WORK TO COMPLETE ▸ For the word "Convert", determine how many lines of the entries below contain it, and give only that number.

[Document structure recognition data]
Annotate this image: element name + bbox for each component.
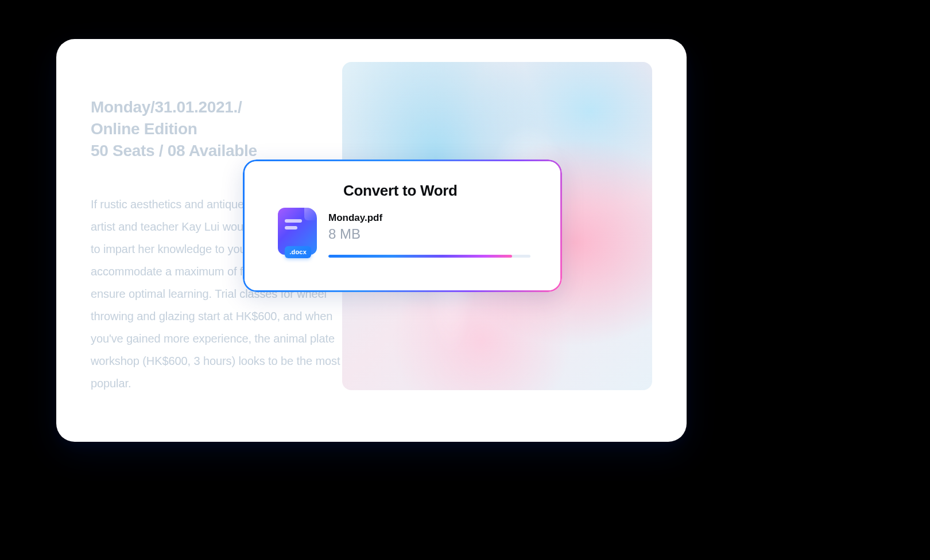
docx-file-icon: .docx [278, 208, 308, 260]
file-icon-line [285, 226, 297, 230]
dialog-inner: Convert to Word .docx Monday.pdf 8 MB [245, 161, 560, 290]
progress-bar [328, 255, 530, 258]
file-size: 8 MB [328, 226, 530, 242]
dialog-title: Convert to Word [343, 182, 530, 200]
heading-line-2: Online Edition [91, 120, 197, 138]
file-icon-badge: .docx [285, 246, 311, 258]
convert-dialog: Convert to Word .docx Monday.pdf 8 MB [243, 160, 562, 292]
file-info: Monday.pdf 8 MB [328, 211, 530, 258]
file-row: .docx Monday.pdf 8 MB [274, 211, 530, 260]
progress-fill [328, 255, 512, 258]
file-name: Monday.pdf [328, 212, 530, 224]
document-heading: Monday/31.01.2021./ Online Edition 50 Se… [91, 96, 366, 161]
heading-line-1: Monday/31.01.2021./ [91, 98, 242, 116]
file-icon-line [285, 219, 302, 223]
heading-line-3: 50 Seats / 08 Available [91, 142, 257, 160]
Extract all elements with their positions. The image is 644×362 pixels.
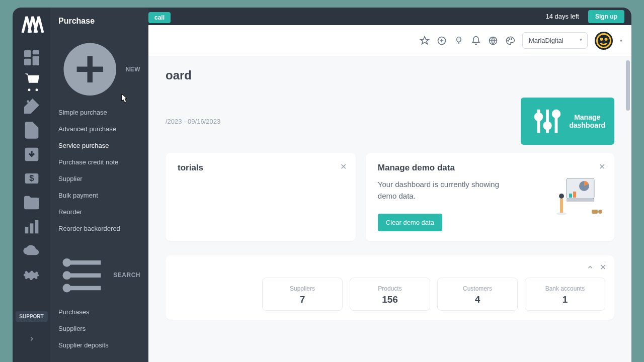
svg-rect-8 [30, 223, 33, 233]
signup-button[interactable]: Sign up [588, 10, 624, 23]
close-icon[interactable]: ✕ [340, 162, 347, 171]
globe-icon[interactable] [488, 36, 498, 46]
flyout-item-reorder[interactable]: Reorder [50, 204, 148, 220]
stat-customers[interactable]: Customers 4 [437, 278, 518, 311]
stats-card: ✕ Suppliers 7 Products 156 Cus [166, 255, 614, 320]
support-button[interactable]: SUPPORT [15, 311, 47, 322]
svg-rect-7 [25, 227, 28, 233]
header-bar: MariaDigital ▾ [148, 25, 631, 56]
svg-rect-30 [567, 199, 594, 202]
nav-dashboard-icon[interactable] [22, 48, 42, 68]
plus-circle-icon[interactable] [437, 36, 447, 46]
collapse-icon[interactable] [587, 262, 594, 272]
flyout-item-bulk-payment[interactable]: Bulk payment [50, 187, 148, 204]
clear-demo-data-button[interactable]: Clear demo data [378, 214, 442, 231]
svg-point-16 [65, 286, 69, 290]
flyout-section-search: SEARCH [50, 245, 148, 304]
main-area: call 14 days left Sign up MariaDigital ▾… [148, 8, 631, 362]
demo-card-text: Your dashboard is currently showing demo… [378, 179, 509, 202]
avatar-caret-icon[interactable]: ▾ [620, 38, 622, 43]
nav-inbox-icon[interactable] [22, 144, 42, 164]
flyout-panel: Purchase NEW Simple purchase Advanced pu… [50, 8, 148, 362]
palette-icon[interactable] [505, 36, 515, 46]
svg-text:$: $ [29, 173, 34, 183]
demo-illustration [554, 173, 604, 221]
svg-rect-33 [573, 192, 576, 198]
close-icon[interactable]: ✕ [599, 162, 605, 171]
svg-rect-1 [32, 50, 39, 54]
svg-point-25 [605, 38, 607, 40]
stat-products[interactable]: Products 156 [350, 278, 430, 311]
nav-cloud-icon[interactable] [22, 241, 42, 261]
svg-point-15 [65, 273, 69, 277]
flyout-item-supplier[interactable]: Supplier [50, 170, 148, 187]
user-avatar[interactable] [595, 32, 613, 50]
tutorials-card-title: torials [178, 163, 344, 173]
svg-point-23 [597, 34, 611, 47]
svg-rect-3 [24, 59, 31, 65]
stat-suppliers[interactable]: Suppliers 7 [262, 278, 343, 311]
svg-point-38 [598, 210, 602, 214]
svg-rect-32 [569, 194, 572, 198]
demo-data-card: ✕ Manage demo data Your dashboard is cur… [366, 153, 614, 241]
close-icon[interactable]: ✕ [600, 262, 606, 272]
nav-sales-icon[interactable] [22, 96, 42, 116]
balloon-icon[interactable] [454, 36, 464, 46]
promo-bar: call 14 days left Sign up [148, 8, 631, 25]
trial-days-left: 14 days left [546, 13, 580, 20]
bell-icon[interactable] [471, 36, 481, 46]
nav-folder-icon[interactable] [22, 193, 42, 213]
svg-point-36 [559, 194, 564, 199]
svg-rect-2 [32, 56, 39, 65]
flyout-item-purchase-credit-note[interactable]: Purchase credit note [50, 154, 148, 170]
nav-reports-icon[interactable] [22, 217, 42, 237]
icon-rail: $ SUPPORT [13, 8, 50, 362]
svg-rect-35 [560, 199, 563, 213]
nav-settings-icon[interactable] [22, 265, 42, 285]
svg-point-20 [508, 40, 509, 41]
svg-point-14 [65, 260, 69, 264]
flyout-item-service-purchase[interactable]: Service purchase [50, 137, 148, 154]
nav-money-icon[interactable]: $ [22, 168, 42, 189]
svg-rect-37 [592, 210, 598, 214]
manage-dashboard-button[interactable]: Manage dashboard [521, 98, 614, 145]
flyout-item-supplier-deposits[interactable]: Supplier deposits [50, 337, 148, 353]
flyout-item-suppliers[interactable]: Suppliers [50, 320, 148, 337]
flyout-item-purchases[interactable]: Purchases [50, 304, 148, 320]
flyout-item-reorder-backordered[interactable]: Reorder backordered [50, 220, 148, 237]
star-icon[interactable] [420, 36, 430, 46]
app-logo [20, 13, 44, 37]
date-range[interactable]: /2023 - 09/16/2023 [166, 118, 220, 125]
flyout-item-advanced-purchase[interactable]: Advanced purchase [50, 121, 148, 137]
svg-point-28 [553, 111, 559, 117]
nav-purchase-icon[interactable] [22, 72, 42, 92]
svg-rect-9 [35, 220, 38, 234]
scrollbar[interactable] [624, 56, 631, 362]
org-selector[interactable]: MariaDigital [522, 32, 588, 49]
svg-point-22 [511, 38, 512, 39]
demo-card-title: Manage demo data [378, 163, 602, 173]
tutorials-card: ✕ torials [166, 153, 356, 241]
nav-documents-icon[interactable] [22, 120, 42, 140]
flyout-title: Purchase [50, 17, 148, 33]
svg-point-24 [601, 38, 602, 40]
svg-point-18 [457, 37, 461, 42]
svg-point-21 [509, 38, 510, 39]
expand-sidebar-icon[interactable] [28, 335, 35, 344]
flyout-section-new: NEW [50, 33, 148, 104]
content-scroll[interactable]: oard /2023 - 09/16/2023 Manage dashboard… [148, 56, 631, 362]
page-title: oard [166, 68, 614, 82]
svg-point-26 [536, 114, 542, 120]
svg-point-27 [545, 123, 551, 129]
svg-rect-0 [24, 50, 31, 57]
flyout-item-simple-purchase[interactable]: Simple purchase [50, 104, 148, 121]
stat-bank-accounts[interactable]: Bank accounts 1 [525, 278, 605, 311]
promo-call-pill[interactable]: call [148, 12, 171, 23]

WORKED SOLUTION ▸ 3